Das Rheingold: a guide to the opening opera in Wagner's epic Ring Cycle

We tell the story of the first opera in Wagner's Ring Cycle

Published: September 22, 2019 at 8:00 am

Here's our guide to the storyline of Das Rheingold, the first part of Richard Wagner's epic, masterful Ring Cycle.

What is the story of Das Rheingold?

Composed: 1853-4 Premiered: 22 September 1869, Munich

At the bottom of the River Rhine, the dwarf Alberich steals the Rhine gold from the Rhinemaidens, who have revealed that whoever can create a ring from it will inherit the world. Meanwhile, up in the mountains, Wotan finds himself in trouble. He has to hand his daughter Freia over to the giants Fafner and Fasolt as the promised payment for building his castle.

The giants agree to accept the Rhine gold in her place. So, Wotan and his sidekick Loge head to Alberich’s cave to get it. They succeed but, alas, Alberich has cursed the ring and whoever should own it…

How did Wagner begin the Ring Cycle?

All of Wagner’s operas from Das Rheingold onwards are investigations, the composer directing the unique array of artistic resources that constituted his genius into the questions: What makes civilisation possible? What price is it necessary for us to pay to be members of a civilised community?

After the abortive revolution of 1849, he spent the next 12 years in exile. So, he quickly realised that the decadent society in which he felt he lived wasn’t to be easily overthrown.

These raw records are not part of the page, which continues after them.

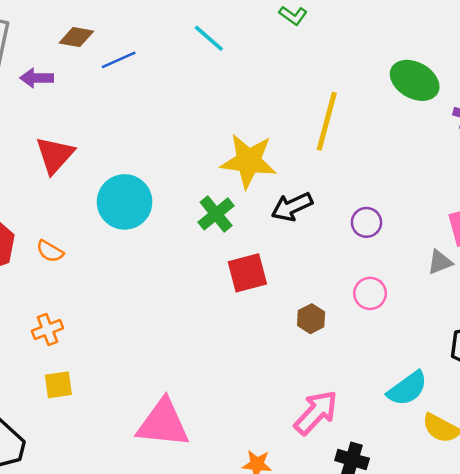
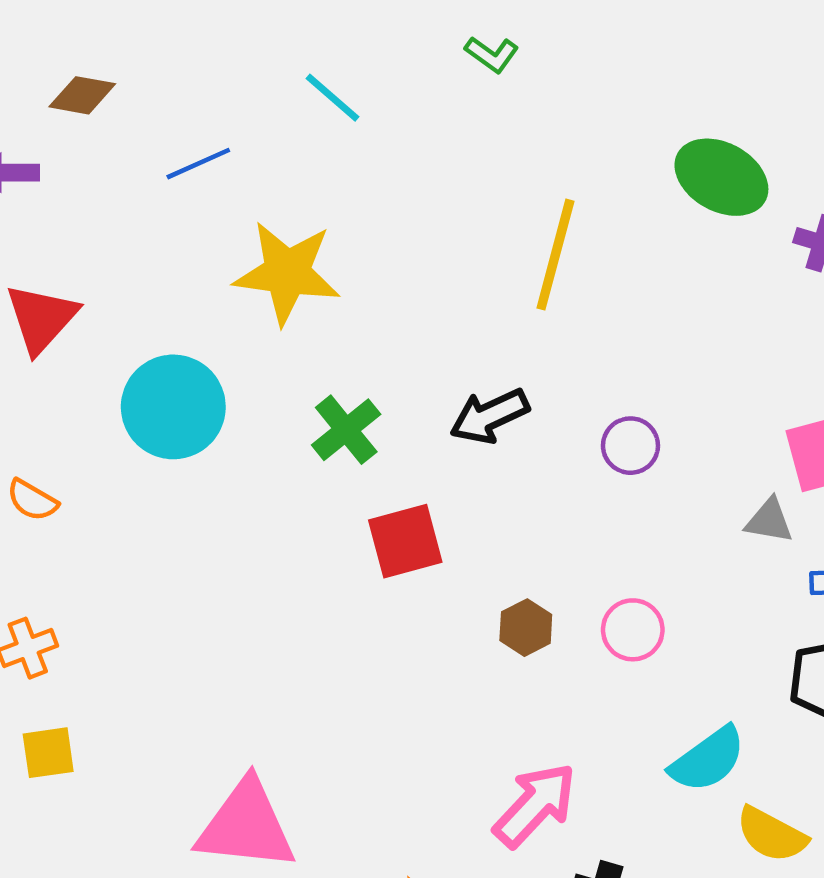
blue line: (119, 60) -> (198, 164), moved
yellow star: (249, 161) -> (287, 273), moved
gray triangle: (440, 262) -> (769, 521), turned 32
pink circle: (370, 293) -> (633, 630), moved

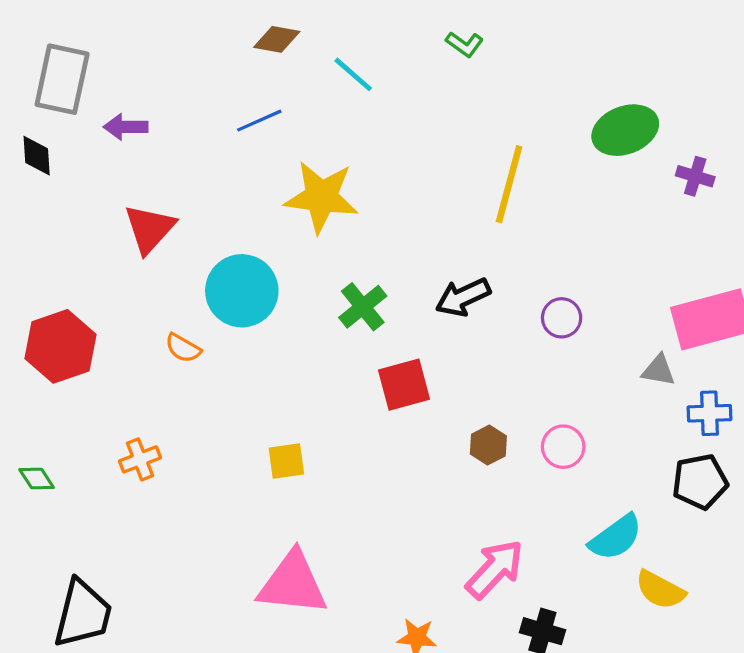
brown diamond: (82, 95) -> (277, 39), moved
green ellipse: (721, 177) -> (625, 130), turned -50
orange semicircle: (32, 500) -> (183, 348), moved
yellow square: (48, 753) -> (286, 461), moved

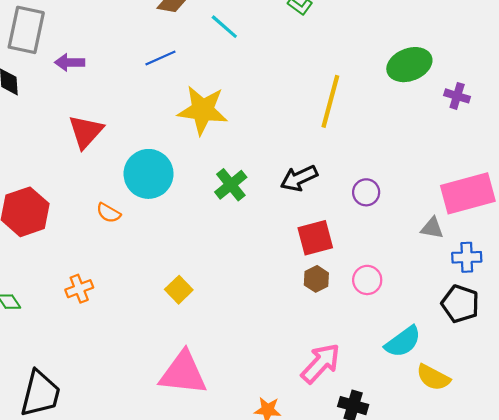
red square: (404, 385) -> (315, 238), moved
yellow square: (286, 461) -> (179, 290), turned -36
black pentagon: (700, 482) -> (460, 304), turned 30

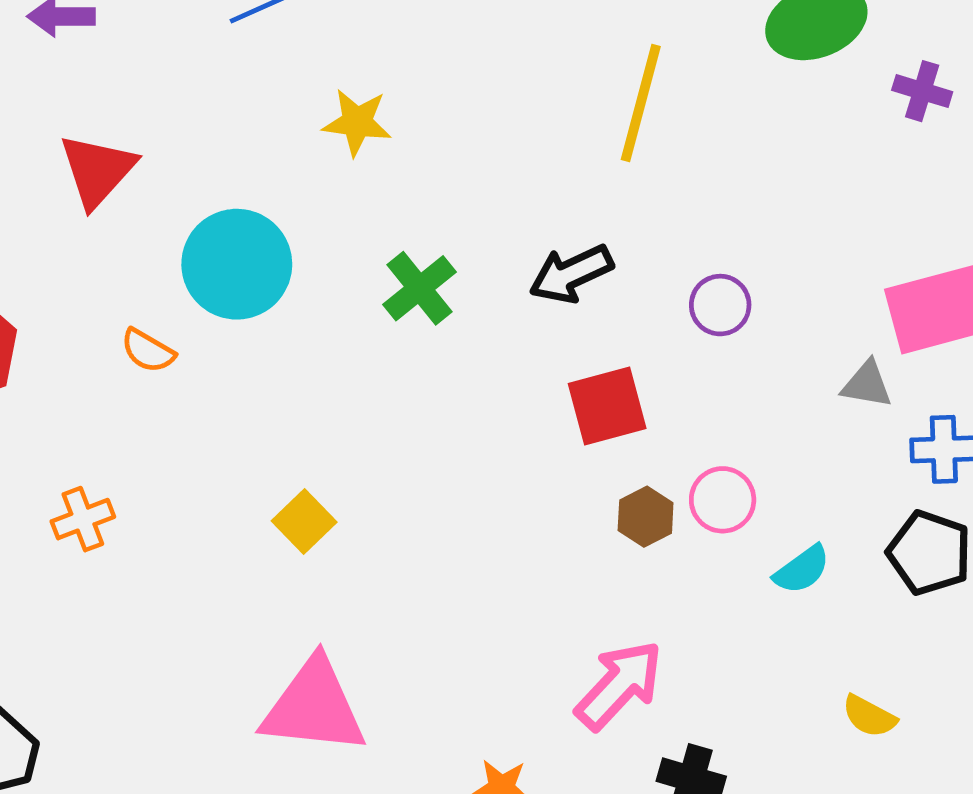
yellow star: (203, 110) -> (357, 122), size x0.6
brown hexagon: (316, 279) -> (646, 517), moved
cyan semicircle: (403, 342) -> (802, 570), moved, size x0.7
yellow semicircle: (433, 377) -> (869, 716), size x0.7

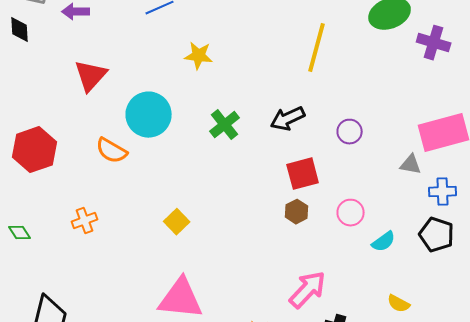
purple cross: (922, 91) -> (434, 43), size x1.4
orange semicircle: (148, 351) -> (112, 151), size x1.4
brown hexagon: (646, 517) -> (297, 212), moved
yellow semicircle: (869, 716) -> (399, 304), moved

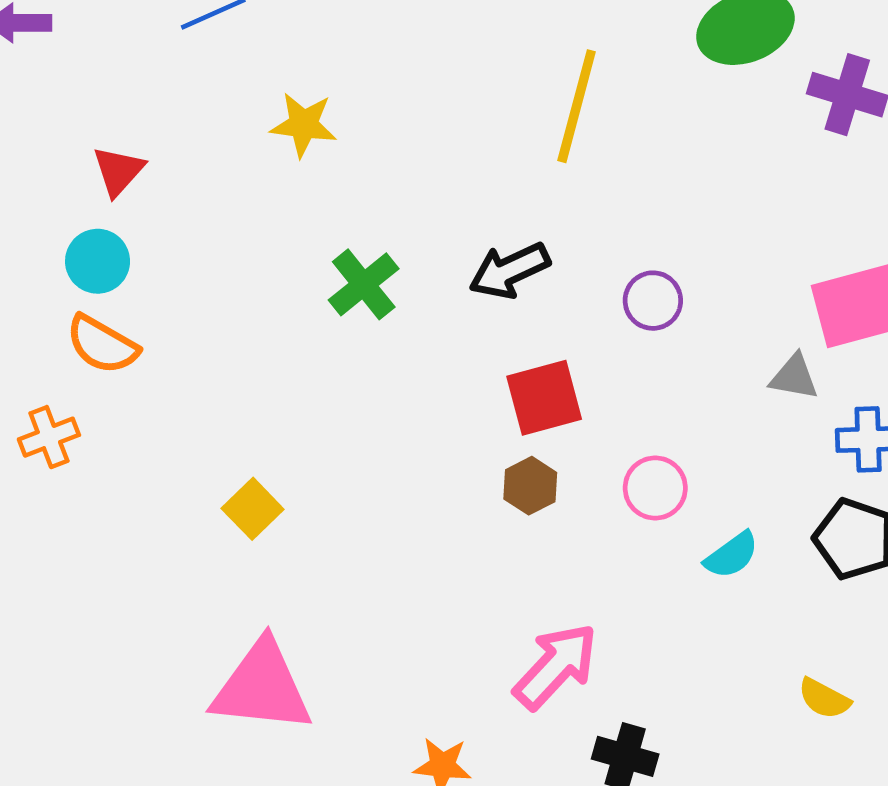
red triangle: (91, 76) -> (118, 171), moved, size x0.7
cyan circle: (149, 115) -> (98, 261), moved, size x0.6
orange cross: (85, 221) -> (49, 437), moved
yellow semicircle: (399, 304) -> (824, 699), moved

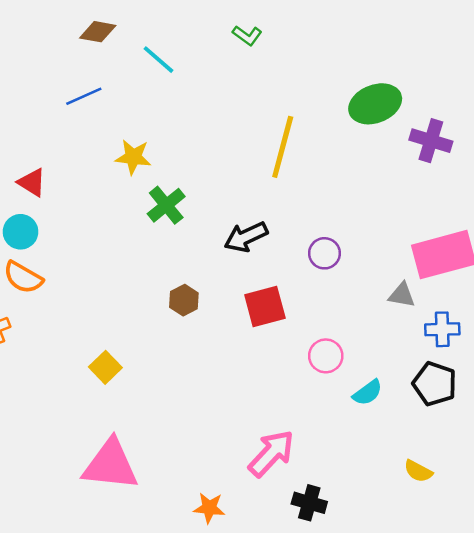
red triangle: (118, 171) -> (32, 182), turned -40
green cross: (364, 284) -> (166, 205), moved
brown hexagon: (530, 486) -> (184, 300), moved

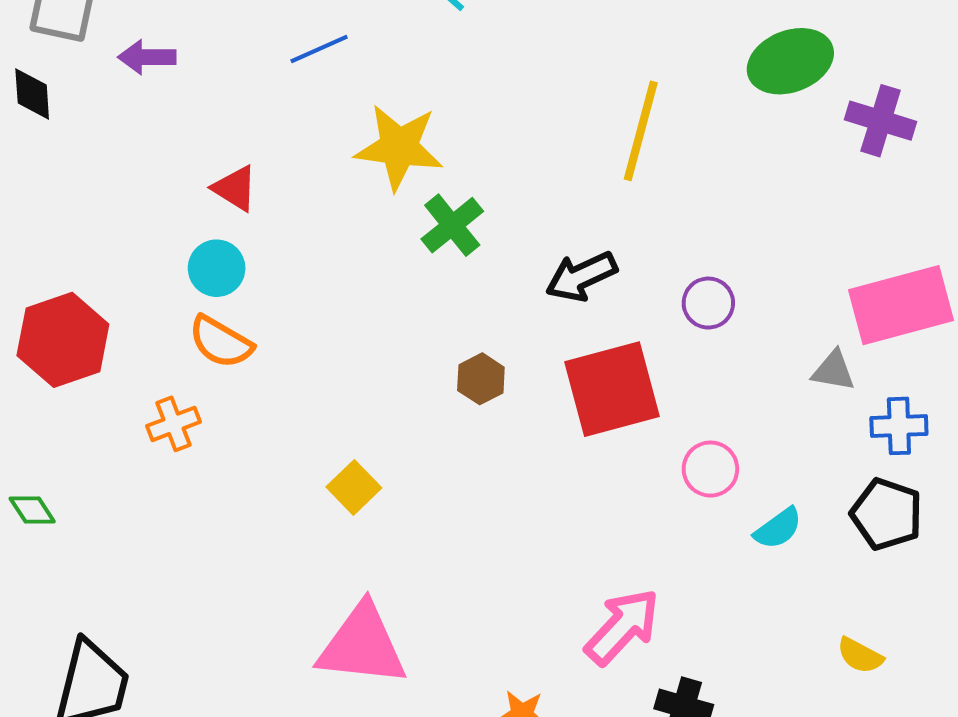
yellow star: (133, 157) -> (399, 147), size x1.5
red square: (265, 306) -> (612, 389), size x1.4

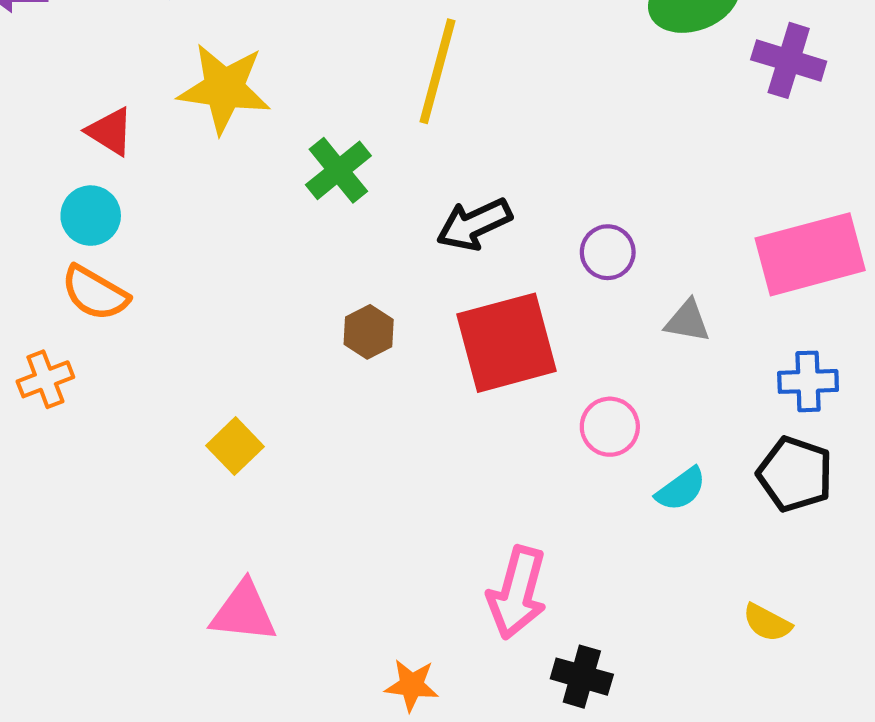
yellow line: (641, 131) -> (438, 71), moved
yellow star: (399, 147) -> (224, 88), moved
gray triangle: (833, 371) -> (687, 321), moved
pink arrow: (622, 627) -> (517, 593), turned 152
pink triangle: (362, 645) -> (244, 612), size x0.7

For the first four years of exile Wagner wrote no music. He did, however, produce an immense amount of theoretical writing. This included his essays Artwork and the Future and Judaism in Music in which he tried to work out the relationship between art and society. He also found himself driven to producing the text of a work which was originally going to be a single drama, but which ended up as four, as he worked backwards and realised the extent of his subject. And so began the Ring cycle.

What are the themes of Das Rheingold?

The first drama is Das Rheingold, in which Nature, in its calm and sometimes stormy grandeur, is depicted at the extraordinary opening by music evoking the depths of the Rhine. These 156 bars begin with an almost inaudibly low and quiet note, and gradually become the majestically flowing river.

This idyll of peace is soon disrupted by the dwarf Alberich’s attempted seduction of the Rhinemaidens. And, when they elude him, he steals the Rhine gold, which, made into the Ring, would give him world power. Alberich is Desire at its crudest and least attractive. His chief opponents, meanwhile, are the gods, who already possess power. They, however, are hopelessly morally compromised, the chief one, Wotan, having struck a bargain which he can’t possibly keep.

What is the message of the opera?

Das Rheingold, we soon see, is a bitter and often compassionate satire on politics. Wotan is shown, like many politicians, to have high ideals but to be unable to realise them without violating the rules by which he governs the world, or would like to.

There are long debates among Rheingold’s antagonists, set to a kind of music previously unheard, in which what Wagner called ‘unending melody’ is underpinned by ‘leading motifs’ or leitmotifs – short thematic fragments which can be endlessly varied and combined. Many of these can safely be named as, for instance, the Ring, the Rhine, the power of love.

Das Rheingold remains, at two and a half hours, the longest single stretch of unbroken music in the Western world. It's where Wagner sets out all the basic issues which the rest of the Ring will explore.

What is the order of the Ring Cycle?

After Das Rheingold opens the saga, the next in the sequence of the Ring Cycle is Die Walküre (The Valkyries). We named this one of the 20 greatest operas of all time.

The third in the sequence is Siegfried, sometimes described as the Ring's scherzo. And we end with the epic, dramatic Götterdämmerung (Twilight of the Gods).